WHAT IS BEING ASKED →
All of the listing should be transcribed exactly.

-------- DATA SECTION --------

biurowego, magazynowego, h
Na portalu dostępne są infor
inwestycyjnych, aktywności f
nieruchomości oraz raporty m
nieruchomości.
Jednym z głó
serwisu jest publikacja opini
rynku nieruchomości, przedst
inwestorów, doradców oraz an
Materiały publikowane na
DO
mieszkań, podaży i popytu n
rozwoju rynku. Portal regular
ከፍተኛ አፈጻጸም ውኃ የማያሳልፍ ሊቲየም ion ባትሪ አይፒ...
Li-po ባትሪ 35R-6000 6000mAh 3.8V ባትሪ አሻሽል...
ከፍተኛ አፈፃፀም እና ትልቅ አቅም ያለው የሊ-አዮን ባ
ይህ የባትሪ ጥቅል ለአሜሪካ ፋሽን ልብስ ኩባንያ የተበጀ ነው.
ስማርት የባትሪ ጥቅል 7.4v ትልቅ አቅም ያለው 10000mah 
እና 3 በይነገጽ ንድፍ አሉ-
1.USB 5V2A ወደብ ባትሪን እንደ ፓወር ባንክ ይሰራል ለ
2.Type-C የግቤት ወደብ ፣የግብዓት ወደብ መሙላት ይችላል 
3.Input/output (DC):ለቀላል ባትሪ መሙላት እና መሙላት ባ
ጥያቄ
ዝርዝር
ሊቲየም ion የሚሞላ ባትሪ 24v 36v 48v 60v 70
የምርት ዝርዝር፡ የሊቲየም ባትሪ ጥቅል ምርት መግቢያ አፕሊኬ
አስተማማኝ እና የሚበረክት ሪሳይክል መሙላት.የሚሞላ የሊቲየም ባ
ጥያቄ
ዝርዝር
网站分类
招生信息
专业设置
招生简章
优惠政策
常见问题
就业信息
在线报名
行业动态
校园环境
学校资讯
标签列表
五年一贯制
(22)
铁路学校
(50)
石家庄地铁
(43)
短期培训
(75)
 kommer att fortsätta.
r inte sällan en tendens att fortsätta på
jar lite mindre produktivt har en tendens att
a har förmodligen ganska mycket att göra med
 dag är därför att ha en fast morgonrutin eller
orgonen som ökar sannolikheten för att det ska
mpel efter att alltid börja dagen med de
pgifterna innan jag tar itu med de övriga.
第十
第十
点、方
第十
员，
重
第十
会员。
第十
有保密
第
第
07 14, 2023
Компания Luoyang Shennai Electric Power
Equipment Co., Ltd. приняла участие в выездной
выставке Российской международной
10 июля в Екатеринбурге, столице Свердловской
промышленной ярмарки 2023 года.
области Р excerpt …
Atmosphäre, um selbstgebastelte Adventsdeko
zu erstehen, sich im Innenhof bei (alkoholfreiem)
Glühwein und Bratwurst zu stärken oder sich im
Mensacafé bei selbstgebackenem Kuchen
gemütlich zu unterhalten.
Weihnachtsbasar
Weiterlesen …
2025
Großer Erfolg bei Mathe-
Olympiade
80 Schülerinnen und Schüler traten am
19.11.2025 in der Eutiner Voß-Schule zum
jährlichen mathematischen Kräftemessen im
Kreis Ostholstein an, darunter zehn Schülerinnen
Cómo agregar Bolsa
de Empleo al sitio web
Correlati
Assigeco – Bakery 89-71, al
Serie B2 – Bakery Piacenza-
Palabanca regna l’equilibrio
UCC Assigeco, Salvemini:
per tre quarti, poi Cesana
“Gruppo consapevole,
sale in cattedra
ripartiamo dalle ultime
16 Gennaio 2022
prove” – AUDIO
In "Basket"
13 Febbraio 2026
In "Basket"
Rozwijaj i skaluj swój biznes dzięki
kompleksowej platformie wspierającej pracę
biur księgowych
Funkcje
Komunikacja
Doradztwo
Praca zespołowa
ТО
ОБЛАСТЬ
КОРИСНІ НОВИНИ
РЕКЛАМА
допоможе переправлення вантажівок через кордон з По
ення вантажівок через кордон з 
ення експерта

--------

RESPONSE AREA →
biurowego, magazynowego, h
Na portalu dostępne są infor
inwestycyjnych, aktywności f
nieruchomości oraz raporty m
nieruchomości.
Jednym z głó
serwisu jest publikacja opini
rynku nieruchomości, przedst
inwestorów, doradców oraz an
Materiały publikowane na
DO
mieszkań, podaży i popytu n
rozwoju rynku. Portal regular
ከፍተኛ አፈጻጸም ውኃ የማያሳልፍ ሊቲየም ion ባትሪ አይፒ...
Li-po ባትሪ 35R-6000 6000mAh 3.8V ባትሪ አሻሽል...
ከፍተኛ አፈፃፀም እና ትልቅ አቅም ያለው የሊ-አዮን ባ
ይህ የባትሪ ጥቅል ለአሜሪካ ፋሽን ልብስ ኩባንያ የተበጀ ነው.
ስማርት የባትሪ ጥቅል 7.4v ትልቅ አቅም ያለው 10000mah 
እና 3 በይነገጽ ንድፍ አሉ-
1.USB 5V2A ወደብ ባትሪን እንደ ፓወር ባንክ ይሰራል ለ
2.Type-C የግቤት ወደብ ፣የግብዓት ወደብ መሙላት ይችላል 
3.Input/output (DC):ለቀላል ባትሪ መሙላት እና መሙላት ባ
ጥያቄ
ዝርዝር
ሊቲየም ion የሚሞላ ባትሪ 24v 36v 48v 60v 70
የምርት ዝርዝር፡ የሊቲየም ባትሪ ጥቅል ምርት መግቢያ አፕሊኬ
አስተማማኝ እና የሚበረክት ሪሳይክል መሙላት.የሚሞላ የሊቲየም ባ
ጥያቄ
ዝርዝር
网站分类
招生信息
专业设置
招生简章
优惠政策
常见问题
就业信息
在线报名
行业动态
校园环境
学校资讯
标签列表
五年一贯制
(22)
铁路学校
(50)
石家庄地铁
(43)
短期培训
(75)
 kommer att fortsätta.
r inte sällan en tendens att fortsätta på
jar lite mindre produktivt har en tendens att
a har förmodligen ganska mycket att göra med
 dag är därför att ha en fast morgonrutin eller
orgonen som ökar sannolikheten för att det ska
mpel efter att alltid börja dagen med de
pgifterna innan jag tar itu med de övriga.
第十
第十
点、方
第十
员，
重
第十
会员。
第十
有保密
第
第
07 14, 2023
Компания Luoyang Shennai Electric Power
Equipment Co., Ltd. приняла участие в выездной
выставке Российской международной
10 июля в Екатеринбурге, столице Свердловской
промышленной ярмарки 2023 года.
области Р excerpt …
Atmosphäre, um selbstgebastelte Adventsdeko
zu erstehen, sich im Innenhof bei (alkoholfreiem)
Glühwein und Bratwurst zu stärken oder sich im
Mensacafé bei selbstgebackenem Kuchen
gemütlich zu unterhalten.
Weihnachtsbasar
Weiterlesen …
2025
Großer Erfolg bei Mathe-
Olympiade
80 Schülerinnen und Schüler traten am
19.11.2025 in der Eutiner Voß-Schule zum
jährlichen mathematischen Kräftemessen im
Kreis Ostholstein an, darunter zehn Schülerinnen
Cómo agregar Bolsa
de Empleo al sitio web
Correlati
Assigeco – Bakery 89-71, al
Serie B2 – Bakery Piacenza-
Palabanca regna l’equilibrio
UCC Assigeco, Salvemini:
per tre quarti, poi Cesana
“Gruppo consapevole,
sale in cattedra
ripartiamo dalle ultime
16 Gennaio 2022
prove” – AUDIO
In "Basket"
13 Febbraio 2026
In "Basket"
Rozwijaj i skaluj swój biznes dzięki
kompleksowej platformie wspierającej pracę
biur księgowych
Funkcje
Komunikacja
Doradztwo
Praca zespołowa
ТО
ОБЛАСТЬ
КОРИСНІ НОВИНИ
РЕКЛАМА
допоможе переправлення вантажівок через кордон з По
ення вантажівок через кордон з 
ення експерта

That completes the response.